Eventually, a precedent was established, and parking meters were allowed everywhere in the country, provided they were run as close to breaking even as possible. Or, as the California Law Review put it in 1947: “A municipality may validly install a system of parking meters upon its streets and exact a fee for parking as long as the amount charged bears a reasonable relation to the service rendered and the cost of rendering it.”
Which is why, in the ensuing years, the cost of parking has increased with inflation, but remained relatively low in most areas. As any city decides where to set its parking fees, it walks a fine line. The fees need to be high enough to cover the costs of keeping everything clean and running properly, but not so high that people just stop using the meters or vandalize them out of spite. It is for that reason that city parking divisions have learned to be masters at efficiency.
“I’m the only full-time person paid by the parking system,” Berry said.
Berry has been the administrator for the Department of Traffic and Transportation for the past 19 years. He’s been with the department in some capacity or another for more than 30, and with the city for 33, so he knows all about getting the most bang for his buck and keeping everything moving as smoothly as possible on a limited staff.
“There’s one assistant and a fellow in charge of cleaning the parking ramps,” he continued. “But they are part-time.”
For other employees, like the attendants who work in the ramps themselves, the Department of Traffic and Transportation employs a contractor, ABM Parking. The only other workers associated with the parking system are the Parking Enforcement Officers (PEOs), of which the city employs two.
While the PEOs are technically under the purview of the Des Moines Police Department, their salaries are not paid through taxpayer money like the rest of the police force.
“All of their costs are paid for out of the parking system, too,” Berry explained.
And what of the money those officers help generate? Parking tickets are the bane of every business commuter and tourist the world over. Few things are as annoying as needing to park downtown for a few minutes then discovering that you do not have any change on you. Or realizing you have sat at Java Joes for four minutes longer than expected and have to make that walk of dread back to your car, eyeing your windshield for the telltale white envelope.

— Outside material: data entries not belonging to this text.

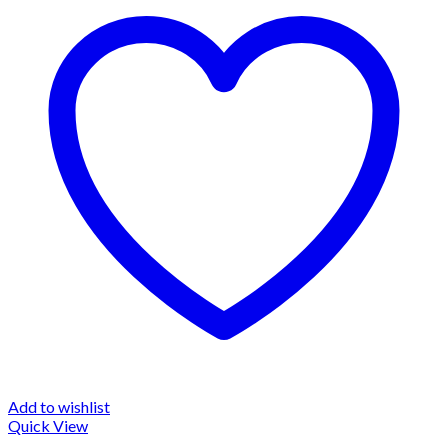
Add to wishlist
Quick View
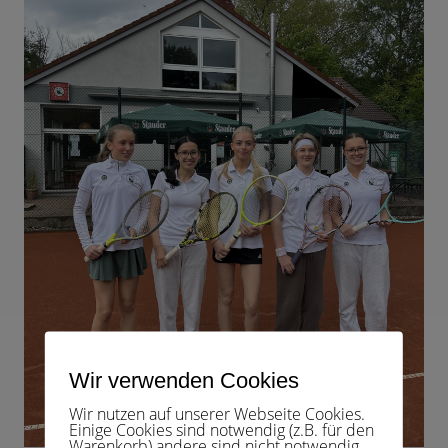
Wir verwenden Cookies
Wir nutzen auf unserer Webseite Cookies.
Einige Cookies sind notwendig (z.B. für den
Warenkorb) andere sind nicht notwendig.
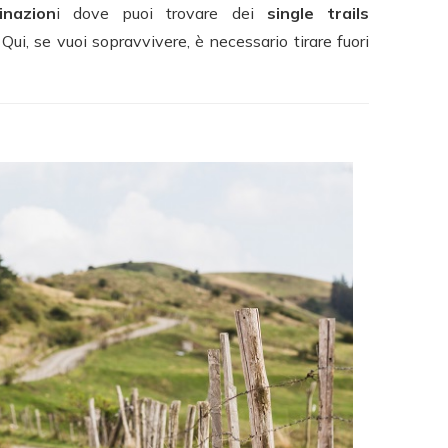
inazion
i dove puoi trovare dei
single trails
 Qui, se vuoi sopravvivere, è necessario tirare fuori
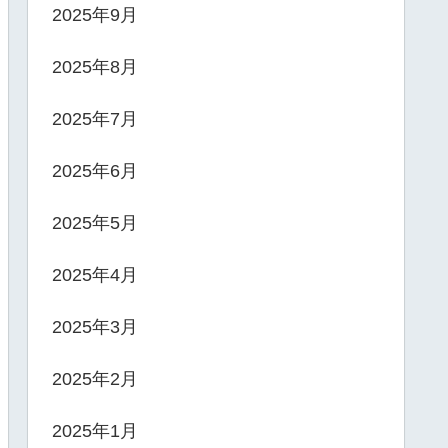
2025年9月
2025年8月
2025年7月
2025年6月
2025年5月
2025年4月
2025年3月
2025年2月
2025年1月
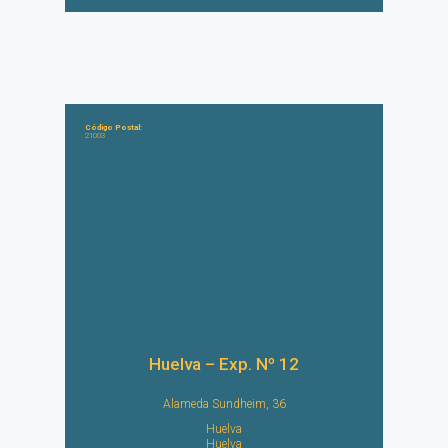
Código Postal:
21003
Huelva – Exp. Nº 12
Alameda Sundheim, 36
Huelva
Huelva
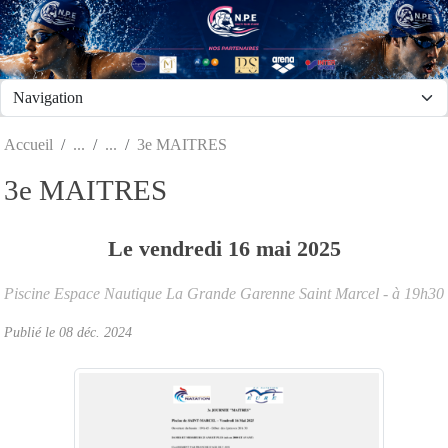
Panneau de gestion des cookies
Accueil
3e MAITRES
3e MAITRES
Le
vendredi
16
mai
2025
Piscine Espace Nautique La Grande Garenne
Saint Marcel
- à 19h30
Publié le
08 déc. 2024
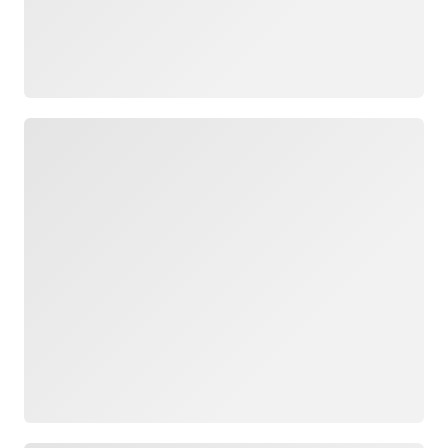
Chargement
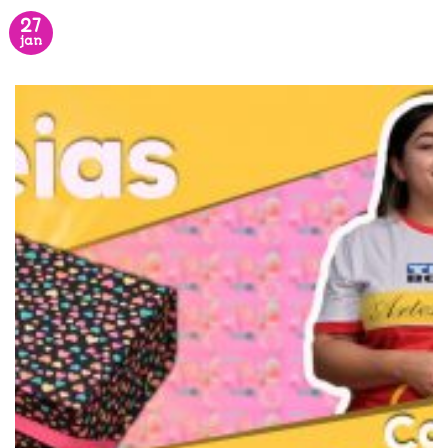
27
jan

Nobody likes Parking Enforcement — colloquially referred to as “meter maids.” The name was first coined in the late 1950s to describe the first, all-female crew of Parking Enforcement Officers hired in New York City. The name stuck and is now used derisively to describe PEOs around the world, regardless of sex.
Des Moines’ PEOs, however, have a relatively easy time of things. You can chalk that up to “Iowa Nice,” if you like, but another contributing factor is the relatively low cost of a parking ticket in the capital city.
Parking fines in the downtown core run $15, which is light in the face of cities like Minneapolis ($42), Seattle ($44) and New York ($65). As such, when you see a PEO pull away from your vehicle, it might give you a fleeting moment of annoyance, but it is rarely the kind of thing you have to adjust your weekly budget to cover. And yet, for as low as the fees are, the city pulls in a hefty amount in parking violations. And it is not going down.
According to numbers provided by City Clerk Diane Rauh, Des Moines’ Parking Enforcement Officers collected $1,071,460 in the fiscal year 2012. The next year that number jumped to $1,216,293, and in fiscal year 2014 it was $1,448,357. So, on average, the amount pulled in by parking tickets each year outstrips the amount actually brought in by the meters themselves.
Additionally, unlike the revenues from the meters, parking fines don’t fall under the same “unauthorized revenue tax” requirement. This means that while the quarters you pop into the meter go right back into the parking authority, the dollars you pay on your parking tickets do not. At least, not for long.
“The revenue that is generated by the tickets that they write does come back to the parking system,” Berry explained. “It is counted as revenue, but is then taken back out of the system and put into the city’s general fund.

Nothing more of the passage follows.